Screenshot of Kibana dashboard showcasing results of DOCA GPUNetIO plus Morpheus Sensitive Information Detections including filtered and processed network packets index at up to 50 K packets per second, including a table of payloads with leaked secret keys. — Figure 4. Kibana dashboard showcasing results of DOCA GPUNetIO plus Morpheus Sensitive Information Detections including filtered and processed network packets index at up to 50 K packets per second, including a table of payloads with leaked secret keys

The experimental setup included cloud-native UDP multicast and REST applications running on VMs with a 100 Gbps NVIDIA BlueField-2 DPU. These applications communicated through a SWaP-efficient NVIDIA Spectrum SN2100 Ethernet switch. Packet generators injected sensitive data into packets transmitted by these applications. Network packets were aggregated and mirrored off a SPAN port on the NVIDIA Spectrum SN2100 and sent to an NVIDIA A30X converged accelerator powering the Morpheus packet inspection pipeline achieving impressive throughput results.

This pipeline includes several components from I/O, packet filtering, packet processing, and indexing in a third-party SIEM platform (Elasticsearch). Focusing only on the I/O aspects, DOCA GPUNetIO enables Morpheus to receive packets into GPU memory at up to 100 Gbps with a single receive queue, removing a critical bottleneck in cyber packet processing applications.
Leveraging stage level concurrency, the pipeline demonstrated a 60% boost in Elasticsearch indexing throughput.
Running the end-to-end data pipeline on the NVIDIA A30X converged accelerator generated enriched packets at ~50% capacity of the elasticsearch indexer. Using twice as many A30Xs would fully saturate the indexer, providing a convenient scaling heuristic.

This figure depicts the end-to-end accelerated sensitive information detection packet processing application. SOC teams who leverage other SIEM/SOAR solutions (such as Splunk) are empowered to exchange Morpheus sink stages in their implementations. — *Figure 5. The end-to-end packet processing application accelerates the detection of sensitive information*

While this use case demonstrates a specific application of Morpheus, it represents the foundational components for cyber packet processing applications. Morpheus plus DOCA GPUNetIO together provide the performance and extensibility for a huge number of latency-sensitive and compute-intensive packet processing applications.

Line-rate radar signal processing

This section walks through an example in which the radar detection application ingests downconverted I/Q samples from a simulated range-only radar system at line rate of 100 Gbps, performing all required signal processing needed to convert the received I/Q RF samples into object detections in real time.

Remote sensing applications such as radar, lidar, and optical platforms rely on signal processing algorithms to turn the raw data collected from the environment they are measuring into actionable information. These algorithms are often highly parallelizable and require a high computational load, making them ideal for GPU-based processing.

Additionally, input sensors generate enormous quantities of raw data, meaning the ingress/egress capability of the processing solution must be able to handle very high bandwidths at low latencies.
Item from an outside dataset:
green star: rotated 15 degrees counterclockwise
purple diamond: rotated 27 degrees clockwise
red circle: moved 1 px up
Further complicating the problem, many edge-based sensor systems have strict SWaP constraints, restricting the number and power of available CPU cores that might be used in other high-throughput networking approaches, such as DPDK-based GPUDirect RDMA.
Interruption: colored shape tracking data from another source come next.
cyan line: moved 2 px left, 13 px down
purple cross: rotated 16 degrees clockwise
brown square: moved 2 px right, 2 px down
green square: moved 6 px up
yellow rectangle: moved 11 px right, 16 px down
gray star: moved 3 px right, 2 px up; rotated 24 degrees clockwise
DOCA GPUNetIO enables the GPU to directly handle the networking load as well as the signal processing required to make a real-time sensor streaming application successful.

Commonly used signal processing algorithms were used in the radar detection application. The flowchart in Figure 6 shows a graphical representation of the signal processing pipeline being used to convert the I/Q samples into detections.

Flowchart depicting the building blocks of a signal processing pipeline for computing detections from a reflected RF waveform in a range-only radar system. Stages are MTI Filtering, Pulse compression with FFR and Inverse FFT, and finally CFAR Detection. — *Figure 6. The signal processing pipeline for computing detections from a reflected RF waveform in a range-only radar system*

MTI filtering is a common technique used to eliminate stationary background clutter, such as the ground or buildings, from the reflected RF waveform in radar systems. The approach used here is known as the Three-Pulse Canceler, which is simply a convolution of the I/Q data in the pulse dimension with the filter coefficients ‘[+1, -2, +1].’

Pulse Compression maximizes the signal-to-noise ratio (SNR) of the received waveform with respect to the presence of targets. It is performed by computing the cross-correlation of the received RF data with the transmitted waveform.

Constant False Alarm Rate (CFAR) detectors compute an empirical estimate of the noise, localized to each range bin of the filtered data. The power of each bin is then compared to the noise and declared a detection if it is statistically likely given the noise estimate and distribution.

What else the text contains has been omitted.